Yes. There was one, Cami McCormick. She was injured in an improvised explosive device attack and she actually came out for the media panel for our class. She ended up losing part of her leg…That was something the Army took care of because she was with us in a convoy at the time. I actually was on R&R leave when it happened, but she was flown back to the treatment facility at Bagram and then evacuated to Landstuhl. She eventually went back to Walter Reed and received care there.
[What was the most difficult challenge you had to overcome?]
It was managing the expectations of so many different personalities.
I would imagine that going to a different part of the world than where you are from, with very specific guidance from your employer, and then not having any control over how you are going to get to where you want to go, what you get to do, when you are going to get there, or how you are going to have access to transmit the information back to wherever it needs to go.
If you cannot control any of that, I would imagine it is very frustrating. You never knew what you were going to get in terms of how frustrated some of them would be, and so learning to work with all the different individuals was the most challenging part…
This last deployment was interesting. It was a little surreal to get to see people that you would see on television, recognizable people and interact with them. You feel, “I can’t believe I’m in Afghanistan talking to Barbara Starr,” or “I’m showing her around the base,” or whatever. That was a different experience…

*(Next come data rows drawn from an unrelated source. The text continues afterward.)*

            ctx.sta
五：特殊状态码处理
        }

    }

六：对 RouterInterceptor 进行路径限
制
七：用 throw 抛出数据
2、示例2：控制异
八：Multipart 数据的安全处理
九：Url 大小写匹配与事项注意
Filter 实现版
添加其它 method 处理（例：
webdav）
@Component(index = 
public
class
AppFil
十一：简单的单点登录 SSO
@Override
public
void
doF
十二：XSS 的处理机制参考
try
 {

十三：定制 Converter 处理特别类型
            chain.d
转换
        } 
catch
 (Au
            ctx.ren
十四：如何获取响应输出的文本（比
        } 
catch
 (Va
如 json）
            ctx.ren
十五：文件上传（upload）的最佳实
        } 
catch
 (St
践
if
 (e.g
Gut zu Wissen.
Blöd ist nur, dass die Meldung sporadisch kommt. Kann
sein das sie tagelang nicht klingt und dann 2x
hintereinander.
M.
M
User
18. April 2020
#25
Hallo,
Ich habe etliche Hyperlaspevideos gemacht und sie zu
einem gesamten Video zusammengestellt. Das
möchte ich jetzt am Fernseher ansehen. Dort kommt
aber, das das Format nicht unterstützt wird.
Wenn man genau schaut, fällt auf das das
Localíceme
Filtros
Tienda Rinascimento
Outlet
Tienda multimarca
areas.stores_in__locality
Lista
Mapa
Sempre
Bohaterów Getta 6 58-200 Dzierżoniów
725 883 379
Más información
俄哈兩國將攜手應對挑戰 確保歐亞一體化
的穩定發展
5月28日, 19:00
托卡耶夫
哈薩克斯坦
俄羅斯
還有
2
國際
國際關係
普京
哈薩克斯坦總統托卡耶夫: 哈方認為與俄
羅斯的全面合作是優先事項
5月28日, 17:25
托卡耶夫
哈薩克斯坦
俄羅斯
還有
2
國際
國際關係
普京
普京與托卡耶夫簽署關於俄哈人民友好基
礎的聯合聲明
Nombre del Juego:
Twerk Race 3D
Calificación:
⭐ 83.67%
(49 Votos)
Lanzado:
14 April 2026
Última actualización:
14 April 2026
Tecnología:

They probably don’t understand the challenges that we face moving them around, etc. It is a foreign idea for them to think, “Why can’t I go to this particular place? I’ve read about this place and I want to go here specifically.”

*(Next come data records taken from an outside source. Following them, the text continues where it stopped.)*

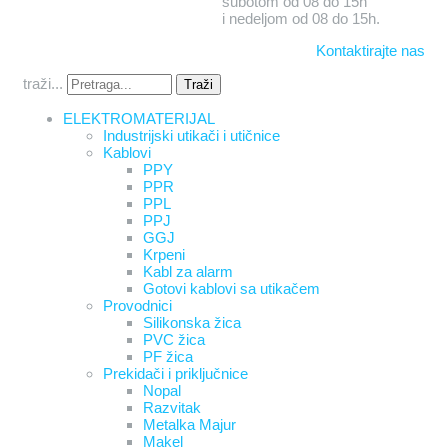
subotom od 08 do 15h
i nedeljom od 08 do 15h.
Kontaktirajte nas
traži...
Traži
ELEKTROMATERIJAL
Industrijski utikači i utičnice
Kablovi
PPY
PPR
PPL
PPJ
GGJ
Krpeni
Kabl za alarm
Gotovi kablovi sa utikačem
Provodnici
Silikonska žica
PVC žica
PF žica
Prekidači i priključnice
Nopal
Razvitak
Metalka Majur
Makel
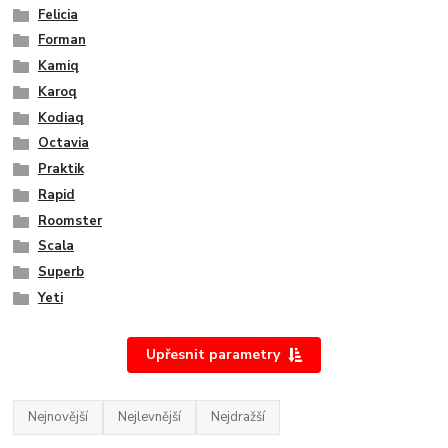
Felicia
Forman
Kamiq
Karoq
Kodiaq
Octavia
Praktik
Rapid
Roomster
Scala
Superb
Yeti
Upřesnit parametry
Nejnovější
Nejlevnější
Nejdražší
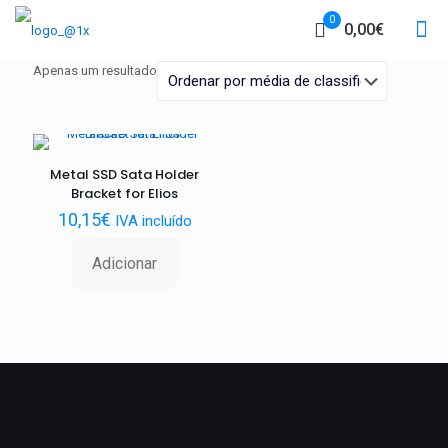
0
0,00€
Apenas um resultado
Metal SSD Sata Holder
Bracket for Elios
10,15
€
IVA incluído
Adicionar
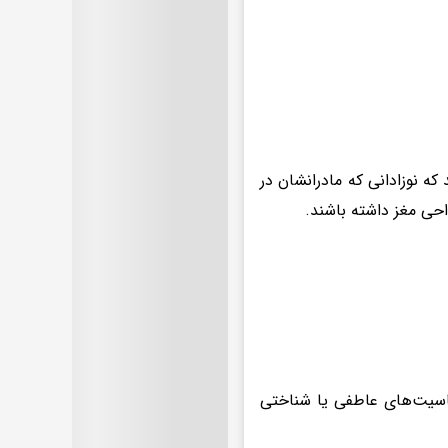
رداری پیشرفته مغزی (MRI) نشان داده‌اند که نوزادانی که مادرانشان در
احی مغز داشته باشند.
حساسیت‌های عاطفی یا شناختی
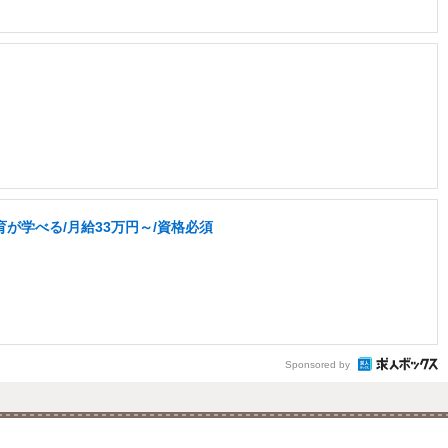
が学べる/月給33万円～/資格必須
Sponsored by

They do not always consider the impact that would have and the difficulties it might cause. 60 Minutes wanted to do a story about unmanned aerial vehicles. So the load-in was in Las Vegas with the pilots of the UAV’s, and they had sent a cameraman out to us.

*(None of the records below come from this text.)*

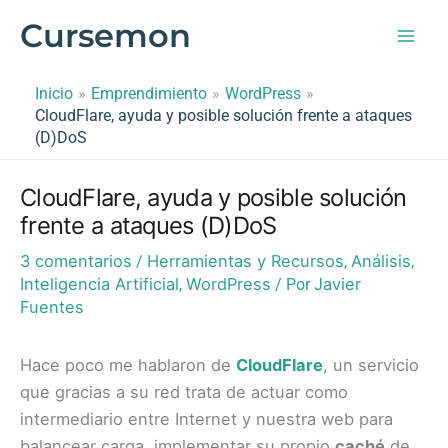
Ir
Cursemon
al
contenido
Inicio
Emprendimiento
WordPress
CloudFlare, ayuda y posible solución frente a ataques
(D)DoS
CloudFlare, ayuda y posible solución
frente a ataques (D)DoS
3 comentarios
Herramientas y Recursos
Análisis
/
,
,
Inteligencia Artificial
WordPress
Javier
,
/ Por
Fuentes
Hace poco me hablaron de
CloudFlare
, un servicio
que gracias a su red trata de actuar como
intermediario entre Internet y nuestra web para
balancear carga, implementar su propio
caché
de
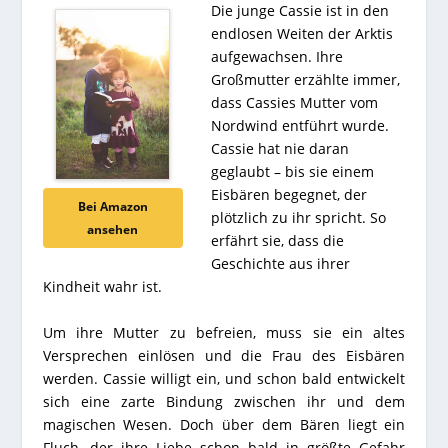
Die junge Cassie ist in den
endlosen Weiten der Arktis
aufgewachsen. Ihre
Großmutter erzählte immer,
dass Cassies Mutter vom
Nordwind entführt wurde.
Cassie hat nie daran
geglaubt – bis sie einem
Eisbären begegnet, der
Bei Amazon
plötzlich zu ihr spricht. So
ansehen
erfährt sie, dass die
Geschichte aus ihrer
Kindheit wahr ist.
Um ihre Mutter zu befreien, muss sie ein altes
Versprechen einlösen und die Frau des Eisbären
werden. Cassie willigt ein, und schon bald entwickelt
sich eine zarte Bindung zwischen ihr und dem
magischen Wesen. Doch über dem Bären liegt ein
Fluch, der ihre Liebe schon bald in größte Gefahr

They wanted him to be on a patrol where back in the States they were flying the UAV, and he was there filming the UAV flying from the U.S.
He got weathered in with us for a couple of weeks.
It was a very frustrating experience for him, because he came there to do one specific thing, and every couple of days we would try to fly him and flights would get cancelled, or they would go out and have to turn around because the weather was bad.
He did not get to where he wanted to go until the last possible day that he could. It ended up working out, but it was those kinds of frustrations that were hard to deal with.